In India, Aditya Pundir is training teachers to talk to middle school, high school, and college students about climate change.
In Brazil, Roberto Vámos is meeting with high-ranking government officials to push for a strong pledge to cut greenhouse-gas emissions.
In Australia, Adam Majcher is laying the groundwork for major rallies calling for action on climate change.
All three work for Al Gore.
Climate Reality Project, Gore's green group, is recruiting activists in eight countries expected to play a key role at a major climate summit in Paris later this year. The group hopes that each country will sharply curb greenhouse-gas emissions by signing onto an international agreement to stave off the most devastating impacts of global warming.

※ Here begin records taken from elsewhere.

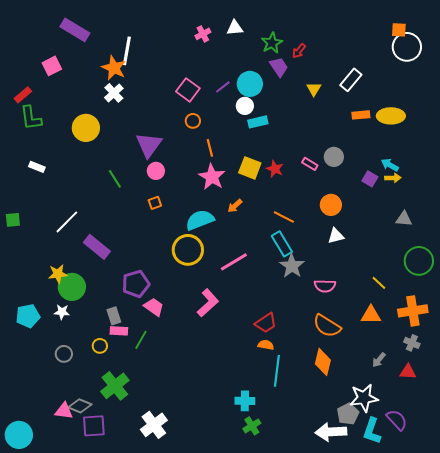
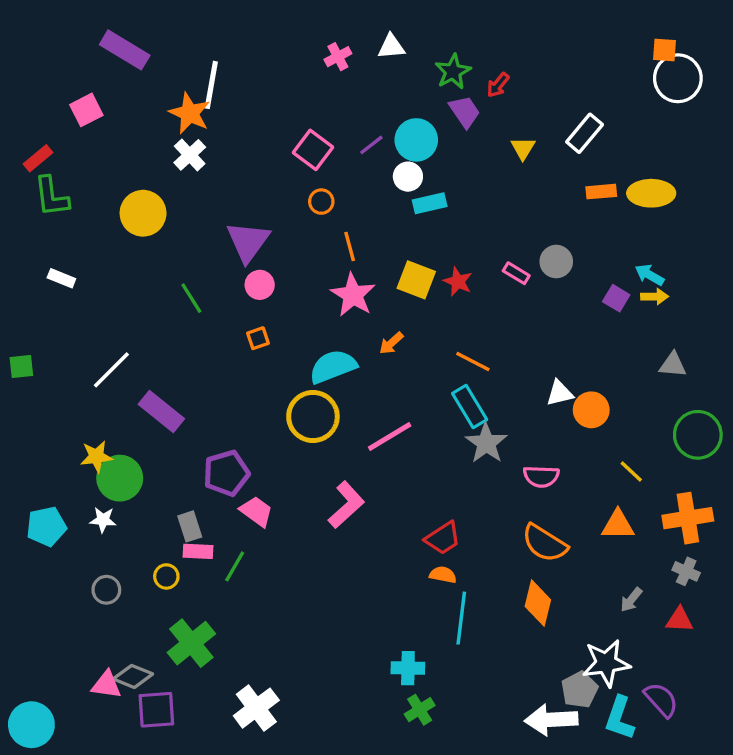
orange circle: (331, 205) -> (591, 410), moved

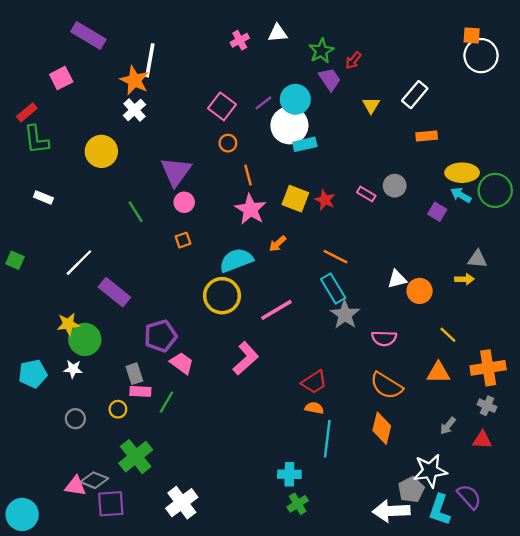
white circle: (408, 177) -> (289, 125), size x1.8
yellow ellipse: (651, 193) -> (462, 173), moved
yellow arrow: (655, 297) -> (464, 279), moved
green square: (21, 367) -> (15, 260), turned 30
green circle: (698, 435) -> (495, 190), moved

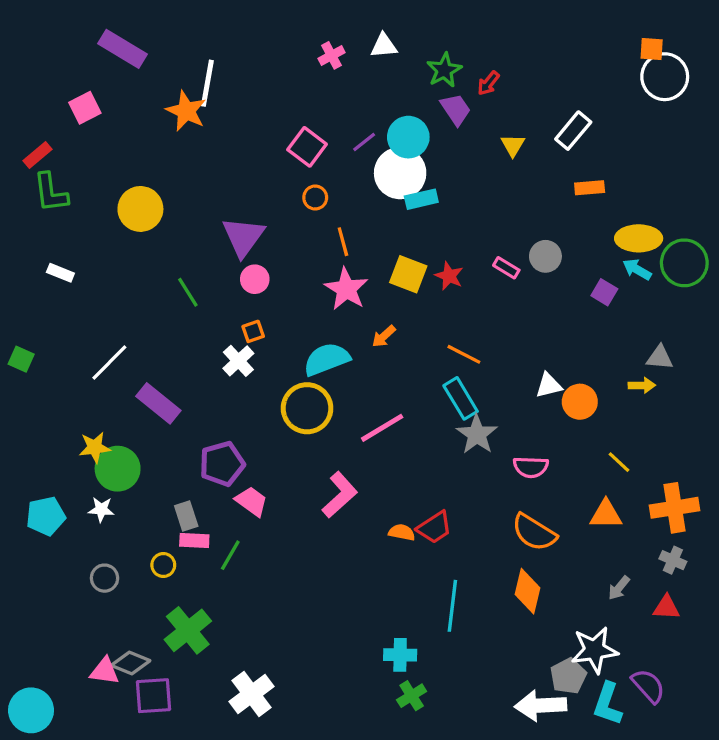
white cross: (134, 110) -> (238, 361), moved
orange semicircle: (314, 408) -> (402, 532), moved

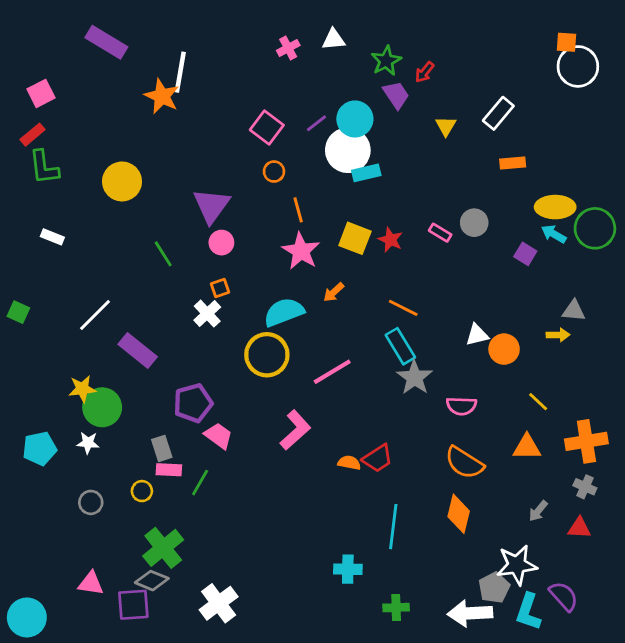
pink square: (85, 108) -> (41, 93), moved
gray diamond: (131, 663) -> (152, 581), moved
green cross: (412, 696) -> (396, 608), moved, turned 30

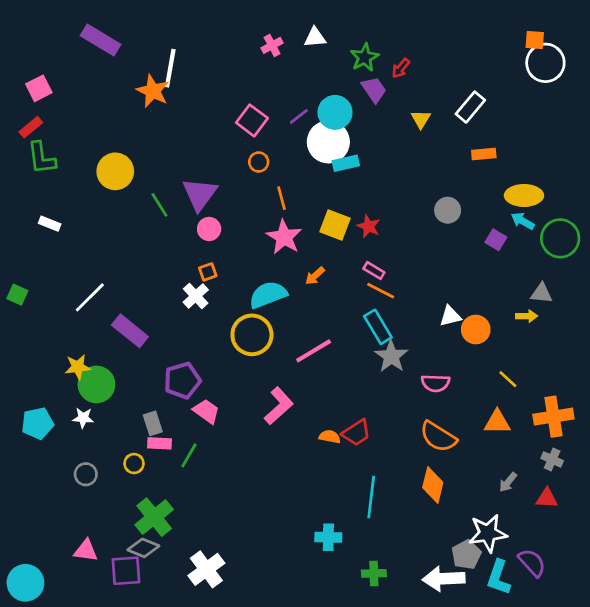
green circle: (595, 228) -> (560, 238), moved
pink rectangle: (440, 233) -> (374, 271), moved
green line: (163, 254) -> (159, 205), moved

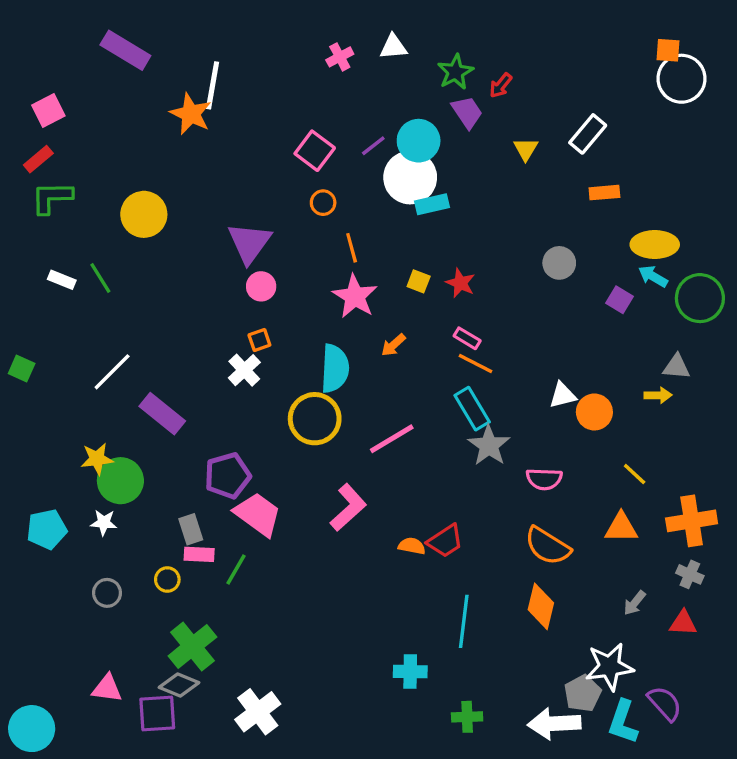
green L-shape: (42, 158) -> (52, 198), turned 96
green line: (159, 205) -> (100, 278), moved
yellow square: (335, 225) -> (419, 281), size x0.6
cyan semicircle: (268, 295) -> (335, 368), turned 114
pink trapezoid: (206, 411) -> (258, 514), size x1.4

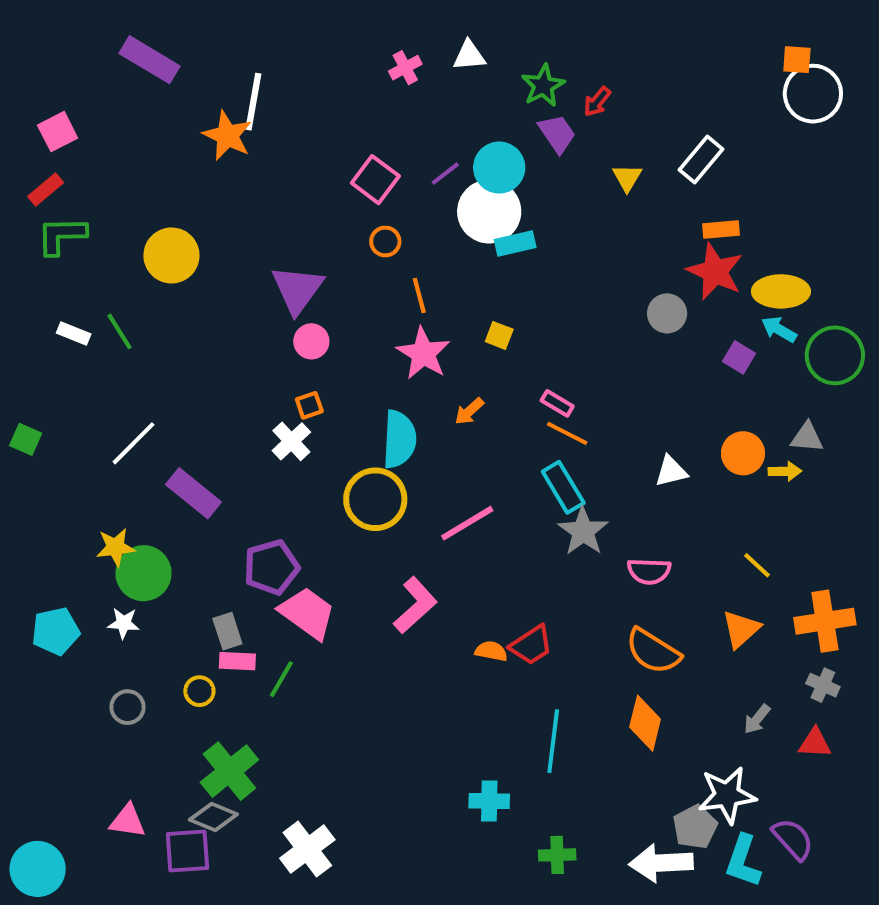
red star: (460, 283) -> (715, 271), moved, size x1.6
orange circle: (594, 412) -> (743, 453), moved
orange triangle: (621, 528) -> (741, 629), turned -42

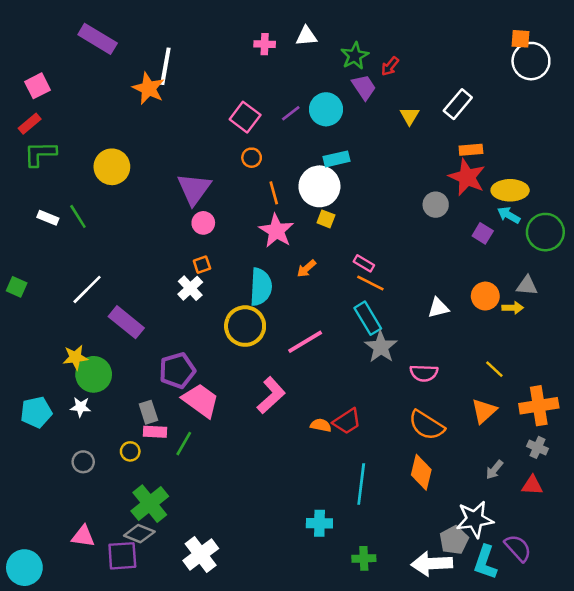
pink cross: (405, 68) -> (265, 44), turned 30
white circle: (489, 212) -> (319, 186), moved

The effort extends across Australia, Brazil, Canada, China, India, the Philippines, South Africa, and the United States. "We're pushing to make urgent action a necessity and really create the will for political action on climate change," Climate Reality president and CEO Ken Berlin said in an interview.
But Gore isn't just looking overseas.
The former vice president, Nobel Prize winner, and star of an Oscar-winning documentary has raised some eyebrows with his plans here at home. In May, Gore is headed to Cedar Rapids, Iowa to train the next batch of Climate Reality Leaders, volunteers taught to talk about climate science and call for action to rein in rising emissions.